Luckily, I love ’em. Having lived in a few rural-ish places, a big old spider popping out from under the sofa or chilling in the bath doesn’t stir me at all. I usually cup them in my hands and allow them to leave via the window; I’ll get defensive if anyone suggests squishing them, maybe I even quite like them.

That being said, Kill It With Fire somehow instilled in me the kind of pathological arachnicidal rage that I so often questioned in others. I was willing to douse my home in petrol, set it aflame, and cheer as it burned to the ground. There was shrieking; there was crying, I felt like an early Lets Play YouTuber performing to an audience of one. 

Just say no

So, what is Kill It With Fire? Well, to put it in its simplest terms – a hellspawn simulator that gives you the ability to eradicate the swarm of spiders occupying your otherwise spotless house by any means necessary. Rather than helplessly swatting at the skittering critters, you can employ such weapons as a handgun, ninja stars, and of course – a home-made flamethrower. Your tasks are relayed to you on a clipboard (another nifty weapon), adding a sense of tangible scoring to the anarchic mayhem. 

The house has a simple layout, carefully cluttered with items and utensils, all of which react to fire, force, and gravity in endlessly satisfying ways. You can follow your instructions to the letter… or you can smash up every TV screen in the house and set fire to the piano.

Kill It With Fire is the weird antidote to months of lockdown we didn’t know we needed. It’s excitement in the mundane, it’s absolutely ridiculous, and it’s wildly energetic. It may seem overly simplistic at first when you’re splatting the occasional spider, but the swarm grows with time, making hideous chirping noises and somehow brings out the worst in everyone. 

Sometimes the cup and paper isn’t enough

The potential here for a multiplayer game is great. Every moment of gameplay is so utterly frantic, twirling and throwing things and yelling at the spiders as though they can hear your cries. Once you’ve demolished the house, there are other levels and spaces to destroy, taking out what swiftly becomes one of your hardest foes. Their speed and creepy ability to latch onto the back of things unnoticed makes them a tricky enemy to defeat, but failing the stealth approach, you can always blow up entire rooms just in case. 

If you’re genuinely afraid of spiders, I guess this one might be a bit much. But for anyone else, it’s a great excuse to let out some latent rage. One particular joy is the ease of aiming – turning this into a bit of a spider-themed FPS at times if you so choose. Some of the challenges are optional, but the satisfaction of adapting your killing methods to encompass some wild scheme is worth the additional effort.

There may be questions raised about the price point, but the game truly proves its worth with mini-missions, unlockables, power-ups, varying types of enemy, and fully-realised environments. You can easily spend hours messing around with this game, coming back to it time and again for something intensely cathartic. The sinister little noises the spiders make as you draw near will be twittering in my ear for some time. 
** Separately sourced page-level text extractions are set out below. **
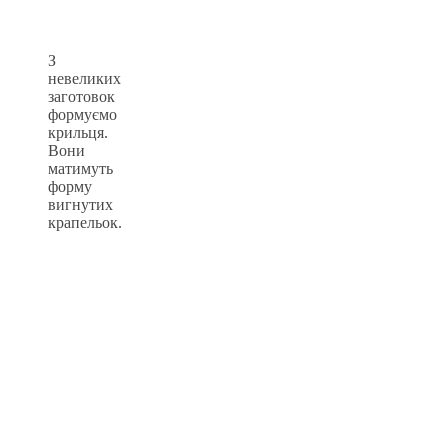
З
невеликих
заготовок
формуємо
крильця.
Вони
матимуть
форму
вигнутих
крапельок.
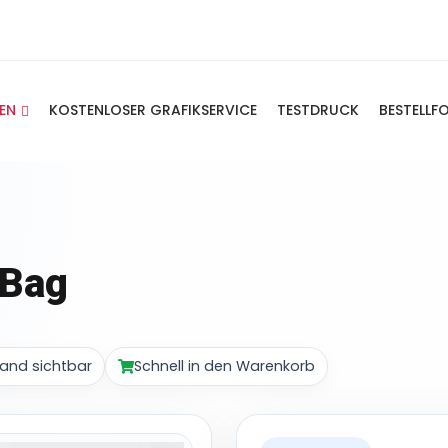
IEN
KOSTENLOSER GRAFIKSERVICE
TESTDRUCK
BESTELLF
 Bag
and sichtbar
Schnell in den Warenkorb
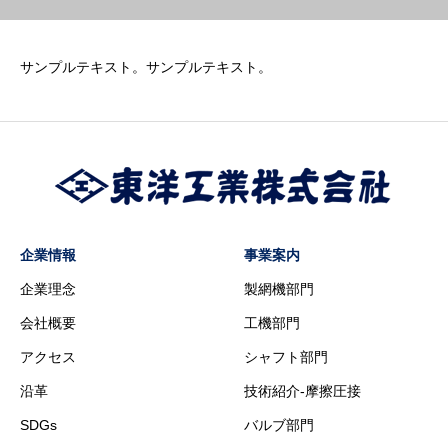
サンプルテキスト。サンプルテキスト。
企業情報
事業案内
企業理念
製網機部門
会社概要
工機部門
アクセス
シャフト部門
沿革
技術紹介-摩擦圧接
SDGs
バルブ部門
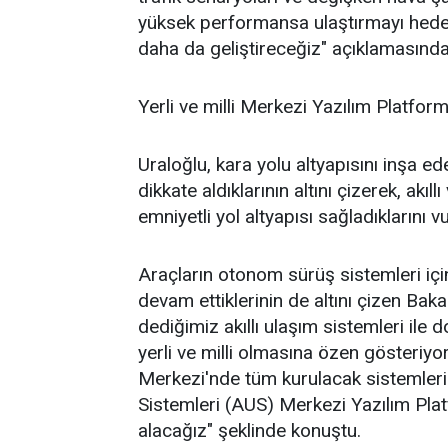
yüksek performansa ulaştırmayı hedef
daha da geliştireceğiz" açıklamasınd
Yerli ve milli Merkezi Yazılım Platfor
Uraloğlu, kara yolu altyapısını inşa e
dikkate aldıklarının altını çizerek, akıl
emniyetli yol altyapısı sağladıklarını v
Araçların otonom sürüş sistemleri için
devam ettiklerinin de altını çizen Baka
dediğimiz akıllı ulaşım sistemleri il
yerli ve milli olmasına özen gösteri
Merkezi'nde tüm kurulacak sistemlerin 
Sistemleri (AUS) Merkezi Yazılım Pla
alacağız" şeklinde konuştu.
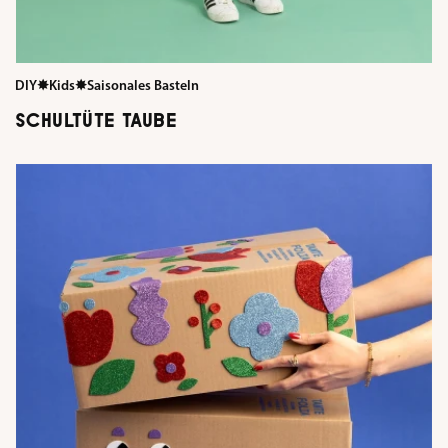
DIY
✸
Kids
✸
Saisonales Basteln
SCHULTÜTE TAUBE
Ah yes, cheese puffs, the deadliest of tools

Some of the weapons and missions, as one would hope, are utterly ridiculous. You can throw cheese puffs, smash up photo frames, and even find a top-secret room if you’re dedicated enough. There is plenty to explore, and if you’re anything like me, you will enjoy the wonderfully satisfying sounds things make as you squish, crack, and smash them.

Kill It With Fire can be a little buggy, but in the same way, any charmingly bizarre game tends to be when their premise relies on simplicity. Occasionally items will hover or get stuck in walls, or fall through the floor, but it doesn’t detract from the fun. There is no real reason to be gripped by the game other than the sheer determination to wipe out the constant waves of impending nasties, so if you’re looking for depth – this ain’t it. Saying that, this would be a weird place to come for such things. 

It is what it is – an effective and stupidly addictive spider-killing and house-smashing game. There is, quite honestly, nothing more to say other than… kill it with fire.